U.S. Rep. James Comer representing Kentucky's 1st Congressional District | Official U.S. House headshot
U.S. Rep. James Comer representing Kentucky's 1st Congressional District | Official U.S. House headshot
House Committee on Oversight and Government Reform Chairman James Comer has reintroduced the Stopping Home Office Work’s Unproductive Problems (SHOW UP) Act for the 119th Congress. This legislation aims to address telework levels among federal employees, which increased during the COVID-19 pandemic. The bill seeks to prevent agencies from maintaining high levels of remote work without justifying its impact on agency performance and taxpayer expenses.
Chairman Comer stated, "The pandemic is long over and it’s past time for the federal workforce to show up to the office to better fulfill agencies’ missions and serve the American people." He criticized the Biden Administration's approach to telework, suggesting that it has negatively affected agency missions and service delivery while increasing costs due to underutilized federal buildings.
Following the pandemic, many organizations have returned employees to their worksites. However, certain federal government employees continue extensive telework. As of May 2024, more than one million federal office workers were engaged in telework or working exclusively from home. By March 2024, most large federal agencies were using a small fraction of their headquarters' capacity.
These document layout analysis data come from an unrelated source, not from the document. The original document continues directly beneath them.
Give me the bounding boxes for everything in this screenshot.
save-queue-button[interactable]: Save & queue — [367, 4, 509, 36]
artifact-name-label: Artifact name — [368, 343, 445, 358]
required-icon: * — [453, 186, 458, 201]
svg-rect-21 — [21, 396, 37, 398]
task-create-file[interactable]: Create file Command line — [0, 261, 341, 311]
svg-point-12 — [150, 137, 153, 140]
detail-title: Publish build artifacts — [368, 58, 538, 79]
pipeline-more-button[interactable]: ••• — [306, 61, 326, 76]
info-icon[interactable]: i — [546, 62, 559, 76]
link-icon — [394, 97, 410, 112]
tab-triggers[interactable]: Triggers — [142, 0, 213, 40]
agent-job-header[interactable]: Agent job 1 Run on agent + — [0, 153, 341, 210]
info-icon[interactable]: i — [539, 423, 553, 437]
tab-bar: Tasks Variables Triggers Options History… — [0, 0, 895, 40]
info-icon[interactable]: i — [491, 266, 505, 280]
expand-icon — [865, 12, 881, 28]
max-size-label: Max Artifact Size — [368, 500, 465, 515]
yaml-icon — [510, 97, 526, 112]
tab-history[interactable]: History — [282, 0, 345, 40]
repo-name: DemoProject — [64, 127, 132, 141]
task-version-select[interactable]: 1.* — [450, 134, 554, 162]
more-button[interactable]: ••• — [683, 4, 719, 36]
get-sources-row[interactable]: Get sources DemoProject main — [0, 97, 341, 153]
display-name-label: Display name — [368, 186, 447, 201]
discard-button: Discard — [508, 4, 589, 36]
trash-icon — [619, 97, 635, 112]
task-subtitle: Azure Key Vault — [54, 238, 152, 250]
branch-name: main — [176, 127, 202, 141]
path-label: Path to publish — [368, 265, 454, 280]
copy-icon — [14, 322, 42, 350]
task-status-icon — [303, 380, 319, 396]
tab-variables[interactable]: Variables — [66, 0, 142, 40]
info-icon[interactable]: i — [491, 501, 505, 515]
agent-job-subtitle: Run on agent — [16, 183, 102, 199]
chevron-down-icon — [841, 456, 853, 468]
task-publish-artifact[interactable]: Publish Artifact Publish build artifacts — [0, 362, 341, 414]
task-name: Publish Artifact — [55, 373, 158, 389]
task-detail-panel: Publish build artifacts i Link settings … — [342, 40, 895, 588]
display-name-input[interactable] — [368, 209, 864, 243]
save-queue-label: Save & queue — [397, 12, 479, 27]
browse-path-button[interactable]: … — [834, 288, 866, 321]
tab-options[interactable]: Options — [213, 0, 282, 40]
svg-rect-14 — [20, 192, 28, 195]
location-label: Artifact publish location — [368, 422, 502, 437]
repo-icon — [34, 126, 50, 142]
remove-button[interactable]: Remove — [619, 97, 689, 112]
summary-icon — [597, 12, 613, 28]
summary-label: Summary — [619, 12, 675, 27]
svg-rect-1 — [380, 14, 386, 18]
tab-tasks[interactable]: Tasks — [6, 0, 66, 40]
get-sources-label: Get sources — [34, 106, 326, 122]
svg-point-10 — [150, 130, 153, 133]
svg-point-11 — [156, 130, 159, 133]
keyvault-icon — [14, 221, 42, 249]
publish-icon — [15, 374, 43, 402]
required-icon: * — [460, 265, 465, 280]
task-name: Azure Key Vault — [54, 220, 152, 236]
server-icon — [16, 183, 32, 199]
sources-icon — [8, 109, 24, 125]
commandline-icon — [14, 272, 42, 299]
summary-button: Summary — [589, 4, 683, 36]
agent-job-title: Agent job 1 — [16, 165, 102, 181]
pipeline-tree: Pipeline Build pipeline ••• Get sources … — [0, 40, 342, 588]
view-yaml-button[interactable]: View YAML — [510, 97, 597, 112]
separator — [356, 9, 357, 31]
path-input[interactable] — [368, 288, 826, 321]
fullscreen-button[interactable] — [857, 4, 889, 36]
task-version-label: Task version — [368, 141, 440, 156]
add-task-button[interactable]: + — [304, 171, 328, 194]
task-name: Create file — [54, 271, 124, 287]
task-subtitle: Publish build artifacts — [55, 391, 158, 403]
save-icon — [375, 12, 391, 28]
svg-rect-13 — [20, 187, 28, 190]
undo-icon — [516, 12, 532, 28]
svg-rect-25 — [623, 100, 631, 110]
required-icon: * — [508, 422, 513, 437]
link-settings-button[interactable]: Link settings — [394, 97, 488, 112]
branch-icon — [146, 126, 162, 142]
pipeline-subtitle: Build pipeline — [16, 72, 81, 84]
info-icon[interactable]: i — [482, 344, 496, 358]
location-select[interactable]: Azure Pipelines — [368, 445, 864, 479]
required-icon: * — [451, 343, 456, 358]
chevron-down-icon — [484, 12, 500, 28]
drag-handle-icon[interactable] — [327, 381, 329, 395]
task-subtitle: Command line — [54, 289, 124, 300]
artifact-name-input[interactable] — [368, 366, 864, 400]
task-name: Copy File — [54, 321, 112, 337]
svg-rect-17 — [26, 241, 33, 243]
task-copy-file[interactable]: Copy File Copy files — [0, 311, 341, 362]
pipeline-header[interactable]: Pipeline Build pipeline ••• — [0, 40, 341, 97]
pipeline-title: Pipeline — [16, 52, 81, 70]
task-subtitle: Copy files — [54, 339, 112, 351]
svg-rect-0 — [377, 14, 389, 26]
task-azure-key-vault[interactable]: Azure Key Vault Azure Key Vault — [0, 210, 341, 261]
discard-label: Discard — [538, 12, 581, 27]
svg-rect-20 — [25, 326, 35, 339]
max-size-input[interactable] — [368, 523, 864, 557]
The SHOW UP Act requires federal agencies to reduce telework levels within 30 days to those seen in 2019. Agencies must also submit studies within six months detailing how pandemic-era telework impacted their missions. The bill prevents expanding telework without plans certified by the Office of Personnel Management that demonstrate improvements in mission performance, cost reductions, network security enhancements, and job dispersal outside Washington D.C.
Original cosponsors of this bill include Representatives Andy Biggs, Lauren Boebert, Tim Burchett, Eric Burlison, Michael Cloud, Eli Crane, Pat Fallon, Virginia Foxx, Marjorie Taylor Greene, Glenn Grothman, Clay Higgins, Brian Jack, Nick Langworthy, John McGuire, Gary Palmer, Scott Perry, Pete Sessions and William Timmons.